Exercise:
Whenever the string "point" turns up in a line below, that line should be copied.

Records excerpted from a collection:
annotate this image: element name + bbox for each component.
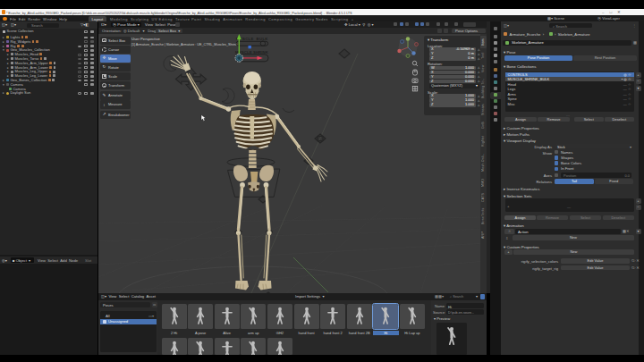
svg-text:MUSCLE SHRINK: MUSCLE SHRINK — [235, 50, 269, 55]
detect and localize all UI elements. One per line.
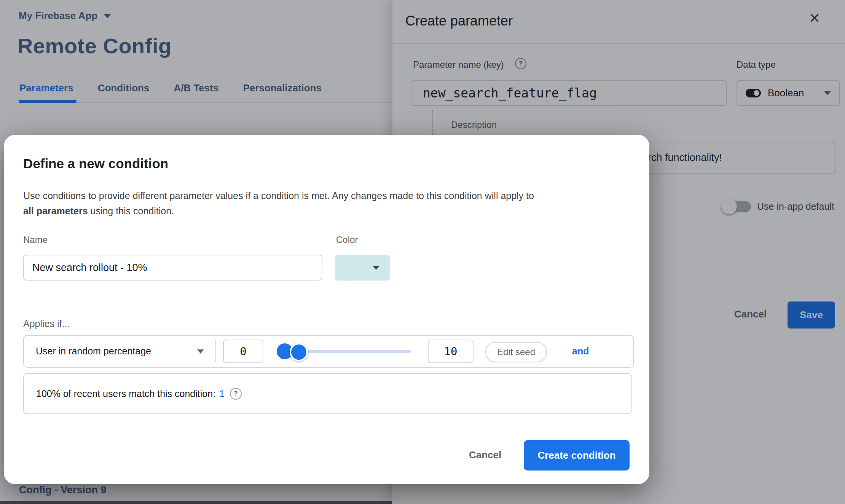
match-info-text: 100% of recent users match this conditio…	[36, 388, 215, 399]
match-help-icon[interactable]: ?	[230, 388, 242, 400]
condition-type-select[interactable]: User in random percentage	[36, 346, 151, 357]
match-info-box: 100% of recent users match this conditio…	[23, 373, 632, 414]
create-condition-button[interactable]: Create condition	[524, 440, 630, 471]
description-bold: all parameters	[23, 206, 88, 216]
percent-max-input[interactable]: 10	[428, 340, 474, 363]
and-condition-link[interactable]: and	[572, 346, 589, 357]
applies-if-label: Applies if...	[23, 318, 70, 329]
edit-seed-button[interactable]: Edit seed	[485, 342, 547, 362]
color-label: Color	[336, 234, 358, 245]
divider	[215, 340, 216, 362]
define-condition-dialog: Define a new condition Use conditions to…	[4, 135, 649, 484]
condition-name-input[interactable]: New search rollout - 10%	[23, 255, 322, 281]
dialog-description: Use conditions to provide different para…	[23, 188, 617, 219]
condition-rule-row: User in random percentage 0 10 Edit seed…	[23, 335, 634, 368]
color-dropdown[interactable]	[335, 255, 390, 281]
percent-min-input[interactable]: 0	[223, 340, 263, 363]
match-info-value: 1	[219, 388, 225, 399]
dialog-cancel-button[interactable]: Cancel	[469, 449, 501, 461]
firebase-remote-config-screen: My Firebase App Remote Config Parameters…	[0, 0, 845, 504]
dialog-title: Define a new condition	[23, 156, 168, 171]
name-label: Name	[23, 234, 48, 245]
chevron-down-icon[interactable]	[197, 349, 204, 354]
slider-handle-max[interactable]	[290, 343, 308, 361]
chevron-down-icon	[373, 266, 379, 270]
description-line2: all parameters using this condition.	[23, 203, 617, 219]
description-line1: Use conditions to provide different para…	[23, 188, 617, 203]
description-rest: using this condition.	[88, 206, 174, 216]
* * *
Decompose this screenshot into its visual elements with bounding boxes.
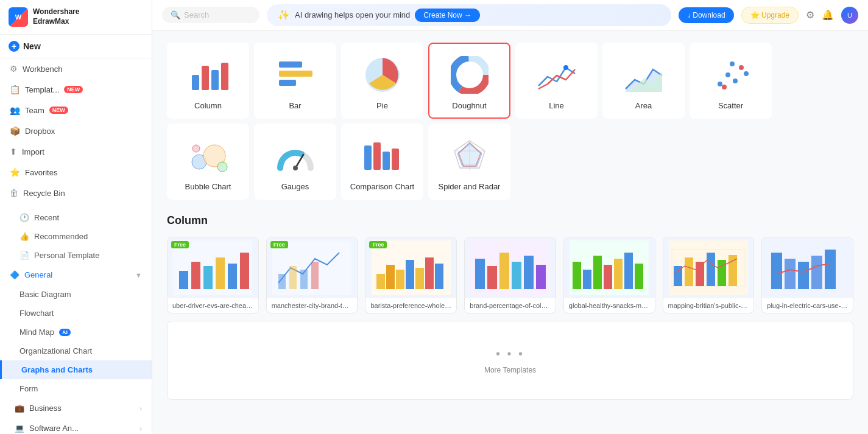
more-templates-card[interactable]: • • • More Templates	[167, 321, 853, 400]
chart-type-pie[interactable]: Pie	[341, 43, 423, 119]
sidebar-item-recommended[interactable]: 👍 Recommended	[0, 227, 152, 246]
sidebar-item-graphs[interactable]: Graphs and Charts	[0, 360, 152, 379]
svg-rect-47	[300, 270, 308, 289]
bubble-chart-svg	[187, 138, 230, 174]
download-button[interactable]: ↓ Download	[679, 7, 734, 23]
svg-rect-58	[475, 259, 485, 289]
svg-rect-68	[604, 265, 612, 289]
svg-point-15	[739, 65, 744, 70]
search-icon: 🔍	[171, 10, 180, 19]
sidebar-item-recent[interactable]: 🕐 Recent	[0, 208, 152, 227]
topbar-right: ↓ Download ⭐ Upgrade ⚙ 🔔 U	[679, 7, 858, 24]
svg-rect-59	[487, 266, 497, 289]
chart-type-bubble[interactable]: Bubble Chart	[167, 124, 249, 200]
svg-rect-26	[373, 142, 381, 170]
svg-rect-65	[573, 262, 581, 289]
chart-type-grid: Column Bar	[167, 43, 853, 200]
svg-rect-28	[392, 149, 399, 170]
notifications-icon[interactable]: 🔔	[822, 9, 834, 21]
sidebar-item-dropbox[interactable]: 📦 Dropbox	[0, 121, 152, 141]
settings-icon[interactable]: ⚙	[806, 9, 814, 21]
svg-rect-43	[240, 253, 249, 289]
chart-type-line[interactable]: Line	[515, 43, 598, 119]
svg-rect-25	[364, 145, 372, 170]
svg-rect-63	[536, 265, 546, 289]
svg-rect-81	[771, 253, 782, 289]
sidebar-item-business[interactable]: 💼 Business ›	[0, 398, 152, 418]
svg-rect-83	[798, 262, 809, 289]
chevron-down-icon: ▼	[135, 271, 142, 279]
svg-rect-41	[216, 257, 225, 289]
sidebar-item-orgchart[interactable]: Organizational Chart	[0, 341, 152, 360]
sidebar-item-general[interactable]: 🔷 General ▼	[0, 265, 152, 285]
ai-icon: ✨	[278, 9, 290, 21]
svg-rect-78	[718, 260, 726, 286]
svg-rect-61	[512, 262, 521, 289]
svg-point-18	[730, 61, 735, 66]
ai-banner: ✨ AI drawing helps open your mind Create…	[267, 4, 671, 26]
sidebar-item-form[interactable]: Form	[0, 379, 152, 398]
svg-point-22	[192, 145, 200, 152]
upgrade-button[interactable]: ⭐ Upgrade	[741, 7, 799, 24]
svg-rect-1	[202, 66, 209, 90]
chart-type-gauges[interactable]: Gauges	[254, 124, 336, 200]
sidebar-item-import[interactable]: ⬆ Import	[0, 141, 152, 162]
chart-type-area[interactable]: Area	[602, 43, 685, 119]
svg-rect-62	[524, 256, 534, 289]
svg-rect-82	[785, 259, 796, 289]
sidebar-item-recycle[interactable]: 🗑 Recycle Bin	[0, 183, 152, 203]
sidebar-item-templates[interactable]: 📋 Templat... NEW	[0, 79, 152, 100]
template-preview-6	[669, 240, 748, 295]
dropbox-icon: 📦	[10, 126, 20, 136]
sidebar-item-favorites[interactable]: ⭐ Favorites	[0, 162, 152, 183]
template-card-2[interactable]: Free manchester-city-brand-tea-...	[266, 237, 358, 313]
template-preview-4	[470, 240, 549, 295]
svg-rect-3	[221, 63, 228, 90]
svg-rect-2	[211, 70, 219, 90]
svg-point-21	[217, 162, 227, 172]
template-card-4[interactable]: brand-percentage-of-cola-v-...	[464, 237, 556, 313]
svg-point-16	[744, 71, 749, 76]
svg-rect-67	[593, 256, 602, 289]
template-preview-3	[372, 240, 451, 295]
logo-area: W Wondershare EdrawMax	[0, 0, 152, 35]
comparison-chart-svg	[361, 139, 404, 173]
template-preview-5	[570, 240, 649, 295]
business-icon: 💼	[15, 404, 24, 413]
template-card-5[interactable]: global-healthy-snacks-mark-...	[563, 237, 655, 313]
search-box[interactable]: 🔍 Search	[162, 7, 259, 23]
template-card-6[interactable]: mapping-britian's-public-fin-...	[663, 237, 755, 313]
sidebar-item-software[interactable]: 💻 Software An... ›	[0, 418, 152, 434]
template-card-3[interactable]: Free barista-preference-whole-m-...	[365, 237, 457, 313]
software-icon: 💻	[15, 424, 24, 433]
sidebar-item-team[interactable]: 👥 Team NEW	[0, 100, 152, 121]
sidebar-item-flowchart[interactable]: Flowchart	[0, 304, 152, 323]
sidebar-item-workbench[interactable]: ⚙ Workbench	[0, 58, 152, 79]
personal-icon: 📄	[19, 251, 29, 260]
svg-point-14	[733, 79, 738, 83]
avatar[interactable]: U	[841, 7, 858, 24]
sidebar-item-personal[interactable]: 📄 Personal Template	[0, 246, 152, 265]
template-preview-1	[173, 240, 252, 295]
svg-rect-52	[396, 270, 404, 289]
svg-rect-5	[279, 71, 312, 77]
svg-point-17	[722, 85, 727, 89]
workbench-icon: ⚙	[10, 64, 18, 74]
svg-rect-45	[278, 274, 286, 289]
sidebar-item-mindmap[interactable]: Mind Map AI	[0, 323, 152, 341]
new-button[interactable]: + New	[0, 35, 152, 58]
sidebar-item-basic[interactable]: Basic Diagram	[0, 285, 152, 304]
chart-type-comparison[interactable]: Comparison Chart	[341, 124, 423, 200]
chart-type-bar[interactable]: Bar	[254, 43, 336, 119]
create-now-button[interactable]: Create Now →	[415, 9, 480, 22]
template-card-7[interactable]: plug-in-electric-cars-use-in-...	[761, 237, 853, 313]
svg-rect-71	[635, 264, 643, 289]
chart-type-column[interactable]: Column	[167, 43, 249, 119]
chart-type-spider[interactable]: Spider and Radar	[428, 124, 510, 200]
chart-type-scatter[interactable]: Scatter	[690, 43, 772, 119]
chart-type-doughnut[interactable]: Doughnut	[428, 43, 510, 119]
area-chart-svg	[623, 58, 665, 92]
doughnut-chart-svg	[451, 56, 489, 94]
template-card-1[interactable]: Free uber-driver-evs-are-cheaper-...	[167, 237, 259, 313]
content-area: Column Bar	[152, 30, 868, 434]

Solution to the problem:
svg-point-15	[739, 65, 744, 70]
svg-point-18	[730, 61, 735, 66]
svg-point-22	[192, 145, 200, 152]
svg-point-21	[217, 162, 227, 172]
svg-point-16	[744, 71, 749, 76]
svg-point-14	[733, 79, 738, 83]
svg-point-17	[722, 85, 727, 89]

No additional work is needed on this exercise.